Periodontitis is one of the most prevalent inflammatory diseases, characterized by gingival inflammation and alveolar bone loss. MicroRNAs (MiRNAs) are important regulators of inflammation and involved in periodontitis pathogenesis. In this work, we studied the roles of microRNA-21 (miR-21) in periodontitis. MiR-21 is up-regulated in both periodontitis patients and the mice that induced with periodontitis. We tested the roles of miR-21 in the macrophages challenged by periodontitis pathogen Porphyromonas gingivalis (P. gingivalis) lipopolysaccharide (LPS). MiR-21 expression is up-regulated in P. gingivalis LPS-stimulated macrophages. MiR-21 mimic inhibits the pro-inflammatory cytokine production by macrophages, while miR-21 deficiency elevates the production of pro-inflammatory cytokines. Moreover, absence of miR-21 promotes activation of nuclear factor-κB (NF-κB) in P. gingivalis LPS- stimulated cells. In a murine periodontitis model, ligation induced exacerbated gingival inflammation and alveolar bone loss in miR-21 deficient mice than their wild-type littermates. These results demonstrated the anti-inflammatory function of miR-21 in vitro and in vivo, indicating miR-21 could be an interventional target for the control of periodontitis.
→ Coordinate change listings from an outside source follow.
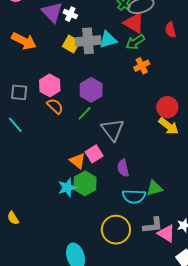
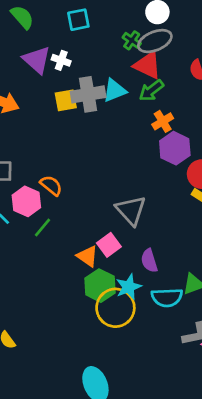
yellow square: (71, 44) -> (66, 100), turned -36
pink hexagon: (50, 85) -> (26, 201), moved
purple hexagon: (91, 90) -> (175, 148), moved
green line: (85, 113) -> (42, 228), moved
cyan star: (67, 188) -> (129, 287), moved
yellow circle: (116, 230) -> (115, 308), moved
Pregnancy is a special period marked with complicated changes in various immune responses. Although pregnant women are prone to developing gingival inflammation, its immunological mechanism remains to be clarified. In a modified ligature-induced periodontal disease murine model, pregnant mice developed more severe alveolar bone loss. Using this model, we investigated the Treg responses during exacerbated periodontal disease in pregnant mice. We tested Tregassociated molecules in gingival tissues by quantitative real-time PCR and found decreased gingival expression of Foxp3, TGFβ, CTLA-4, and CD28 in pregnant mice after periodontal disease induction. We further confirmed that lower number of Treg cells were present in the cervical lymph nodes of pregnant periodontitis mice. Treg cells from the cervical lymph nodes of ligated pregnant mice and non-pregnant mice were tested for their suppressive function in vitro. We manifested that Treg suppressive function was also down-regulated in the pregnant mice. Additionally, we demonstrated that more inflammatory Th17 cells were present in the cervical lymph nodes of ligated pregnant mice. Therefore, impaired Treg development and function, together with upregulated Th17 response, may contribute to the exacerbated periodontal disease during pregnancy.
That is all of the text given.